Against this background, Persad-Bissessar’s criticism was not merely that CARICOM disagreed with Trinidad’s posture, but that the organisation had lost coherence, discipline and reliability,” Lorde reasoned.
“That is a much more serious charge, because it attacks institutional legitimacy, not just policy substance. Is this a real fracture? The short answer is no, but it is a stress fracture and stress fractures become breaks if pressure is repeated often enough,” he said.
Lorde reasoned that CARICOM often behaved as though all member states faced equivalent constraints when they did not, since energy dependence, market concentration, and security exposure widely varied. When CARICOM adopted positions that appeared morally coherent but strategically detached, states like Trinidad experienced this as indifference rather than solidarity.
“Persad-Bissessar’s intervention, read this way, is less a rejection of CARICOM than a warning: regional unity cannot be sustained if it ignores differentiated vulnerability. The real danger is not that Trinidad will abandon CARICOM. It is that CARICOM will drift into performative consensus – issuing statements that satisfy ideological instincts but fail to account for the lived constraints of its members.

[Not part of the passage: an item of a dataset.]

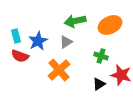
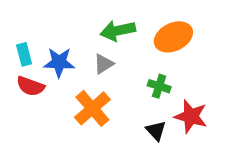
blue star: (38, 41) -> (59, 62), turned 30
black triangle: (99, 84) -> (156, 131), turned -40

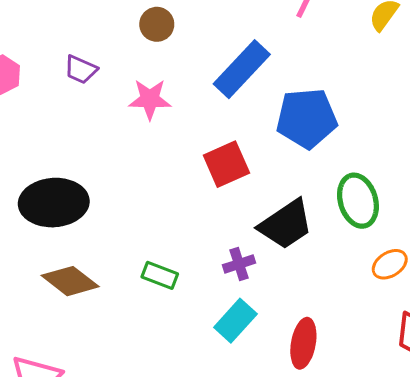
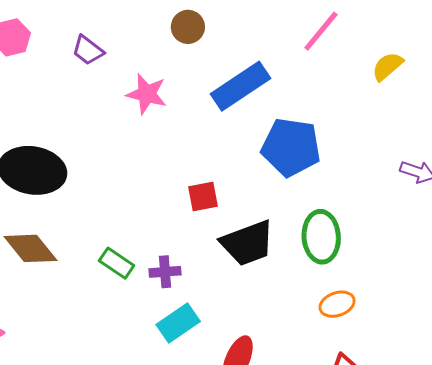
brown circle: (157, 24) -> (188, 27), moved
red square: (226, 164) -> (203, 197), moved, size x0.7
purple cross: (239, 264) -> (165, 272), moved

“If that happens, more leaders will do what Persad-Bissessar has done: bypass the organisation rhetorically while remaining inside it institutionally. Over time, that hollowing out is far more damaging than any formal exit.

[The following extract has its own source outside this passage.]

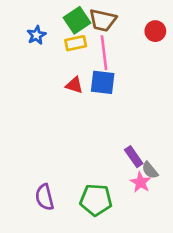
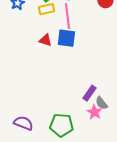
purple rectangle: (134, 157) -> (89, 93), turned 70
purple semicircle: (45, 197) -> (23, 123), turned 126

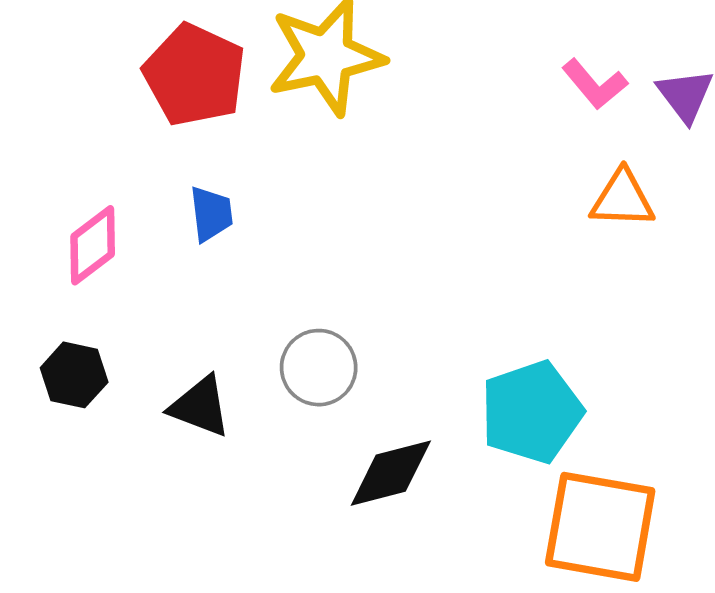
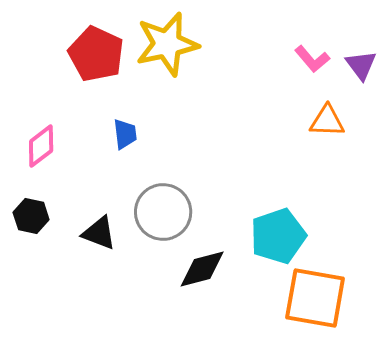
blue trapezoid: (211, 214) -> (125, 134), moved
gray circle: (319, 368) -> (163, 212), size x1.4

Political analyst Devaron Bruce believes it is time for the chairman of CARICOM, Prime Minister of Jamaica Andrew Holness, to step in and initiate a dialogue rather than the parties engaging in public fighting.
“I know he is certainly caught up with his circumstances, given the hurricane situation, but as chairman, I really think that he has to take a stance regarding how the perception of CARICOM is possibly being hurt due to the infighting publicly,” he said.

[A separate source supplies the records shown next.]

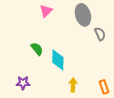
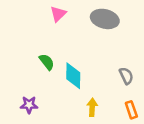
gray ellipse: (83, 15) -> (105, 19), turned -60
gray semicircle: (100, 34) -> (126, 76), moved

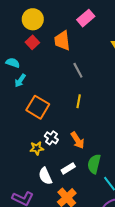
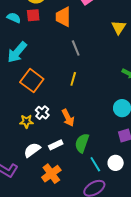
red square: (32, 42) -> (33, 15), turned 32
cyan semicircle: (13, 63) -> (14, 18), moved
cyan arrow: (20, 81) -> (17, 52), size x1.6
white semicircle: (45, 176) -> (32, 150), turned 72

The issues of the 52-year-old CARICOM are known, but to have the leaders criticising each other was a step in the wrong direction, Bruce said.
“I believe that he would have to put together an emergency session amongst them and really discuss how we move forward in a more uniform and conciliatory, and less divisive fashion,” said Bruce, who suggested the start of the year for the meeting.
He said the entire set of circumstances was unfortunate, considering that CARICOM has been working in many people’s favour for generations.
He regarded Persad-Bissessar as a lone wolf in her strong criticisms of CARICOM but noted they were not new, as he recalled her Trinidad was not the ATM for CARICOM remarks from 2010 when a hurricane affected the region.